Another sheet. “Eli Zlott,” he said, “is something else again. He apparently wants to be a cold-blooded killer, in fact, a mass murderer, but he always changes his mind at the last minute. He has several times been successful in placing large and extremely dangerous explosive devices in German embassies, hotel suites occupied by visiting German dignitaries, and so on, but invariably, shortly before the bomb is to go off, he telephones, warns whoever answers that a bomb has been planted, and urges everyone to clear the area. In every case so far, a quick search has been made, the bomb has been found, and no explosion has occurred. It is believed that Zlott’s wife, Esther Zlott, has always been the softening influence who has convinced Zlott to make his phone calls. Esther Zlott died three months ago, run down by a hit-and-run driver in a Volkswagen.”
“Oh, dear,” said Angela.
“We believe,” O said quietly, “that Zlott will perhaps be more dangerous now.” He reached for a new sheet.
“Jack Armstrong,” he read, “appears to have been pro-Hitler and pro-Nazi all his life, even though he was only four years old in 1945, when the Third Reich came to an end. The National Fascist Reclamation Commission is a group he started personally while in high school, with a membership of his close friends, fluctuating between seven and twenty-two members. The group does a lot of swastika-painting, pickets civil rights pickets, and may be behind some rifle sniping and synagogue vandalism, though there’s never been convictable proof. Nevertheless, it seems clear that Armstrong is psychotic and at least potentially homicidal.”

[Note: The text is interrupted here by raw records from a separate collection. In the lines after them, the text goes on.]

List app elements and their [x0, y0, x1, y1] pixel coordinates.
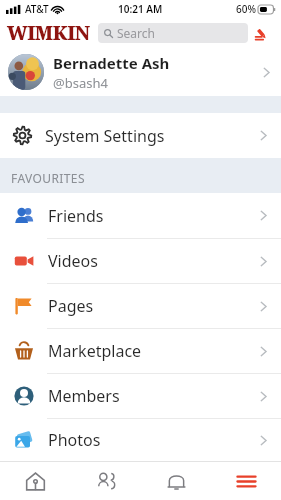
staticText: Marketplace — [48, 340, 259, 362]
staticText: Photos — [48, 429, 259, 451]
button[interactable]: Friends — [71, 462, 141, 500]
staticText: Search — [117, 25, 155, 41]
button[interactable]: System Settings — [0, 113, 281, 158]
staticText: Members — [48, 385, 259, 407]
staticText: Pages — [48, 295, 259, 317]
staticText: @bsash4 — [53, 74, 108, 92]
staticText: System Settings — [45, 125, 259, 147]
staticText: FAVOURITES — [11, 170, 85, 186]
staticText: WIMKIN — [7, 20, 90, 46]
button[interactable]: Menu — [211, 462, 281, 500]
button[interactable]: Pages — [0, 284, 281, 328]
staticText: AT&T — [25, 2, 49, 16]
button[interactable]: Friends — [0, 193, 281, 238]
staticText: Bernadette Ash — [53, 53, 170, 73]
staticText: 60% — [236, 2, 256, 16]
button[interactable]: Search — [98, 23, 248, 43]
button[interactable]: Notifications — [141, 462, 211, 500]
button[interactable]: Home — [0, 462, 71, 500]
staticText: Videos — [48, 250, 259, 272]
button[interactable]: Marketplace — [0, 329, 281, 373]
button[interactable]: Videos — [0, 239, 281, 283]
staticText: 10:21 AM — [118, 2, 163, 16]
button[interactable]: Photos — [0, 419, 281, 461]
button[interactable]: Bernadette Ash — [0, 48, 281, 96]
staticText: Friends — [48, 205, 259, 227]
button[interactable]: Members — [0, 374, 281, 418]
button[interactable]: Compose post — [248, 18, 274, 48]
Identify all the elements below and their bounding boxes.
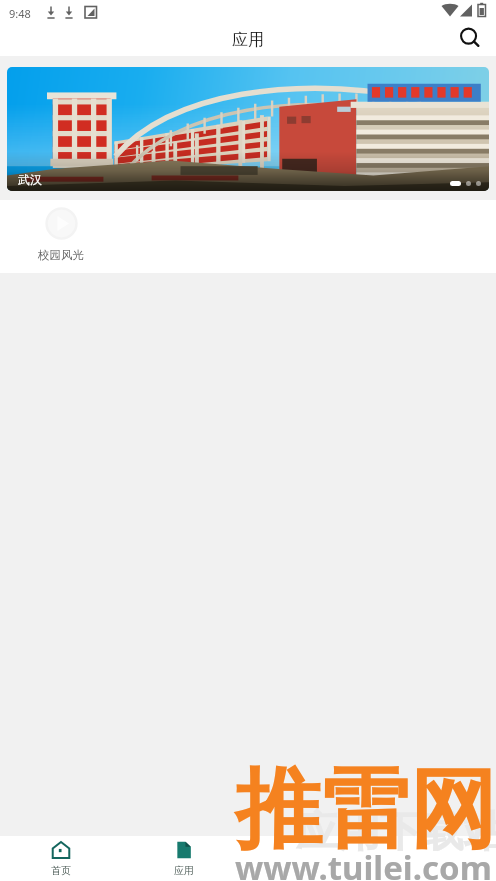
- staticText: 首页: [51, 864, 71, 877]
- staticText: 9:48: [9, 6, 31, 21]
- button[interactable]: Search: [450, 19, 490, 56]
- staticText: 校园风光: [38, 248, 84, 262]
- button[interactable]: 首页: [38, 836, 84, 881]
- staticText: 武汉: [18, 172, 42, 187]
- button[interactable]: 校园风光: [37, 208, 85, 262]
- staticText: 应用下载站: [296, 806, 496, 859]
- staticText: www.tuilei.com: [235, 845, 492, 881]
- staticText: 应用: [174, 864, 194, 877]
- staticText: 应用: [232, 30, 264, 50]
- staticText: 推雷网: [235, 755, 496, 865]
- button[interactable]: 武汉: [7, 67, 489, 191]
- button[interactable]: 应用: [161, 836, 207, 881]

Next. “Mrs. Selma Bodkin, widow, fifty-seven years of age. She has been a member of the Gentile Mothers for Peace since its founding in 1947, and its president since 1958. She was jailed just once, for assault. In that case, she had attended a wrestling show at St. Nick’s Arena, in which the main event was between a white wrestler called Captain America and a Negro wrestler called Violent Virgil. When Violent Virgil won the final fall by what Mrs. Bodkin considered unethical methods, she left her seat, climbed into the ring, and beat Violent Virgil with a rolled-up newspaper concealing a length of lead pipe. She was given a suspended sentence, and there was never sufficient proof to indict her for the subsequent bombing of Violent Virgil’s house in St. Albans, Queens. She and her group may have been involved in other bombings, though we can’t be sure, but we do know they’ve made a habit of attacking civil rights pickets with the lead pipes in rolled-up newspapers, they’ve descended en masse on lovers’ lanes in the area, and caused a great deal of damage to a Long Island drive-in theater which refused to turn away automobiles containing inter-racial groupings. Whether Mrs. Bodkin has personally killed anyone yet or not, we don’t know. We do know she wants to.”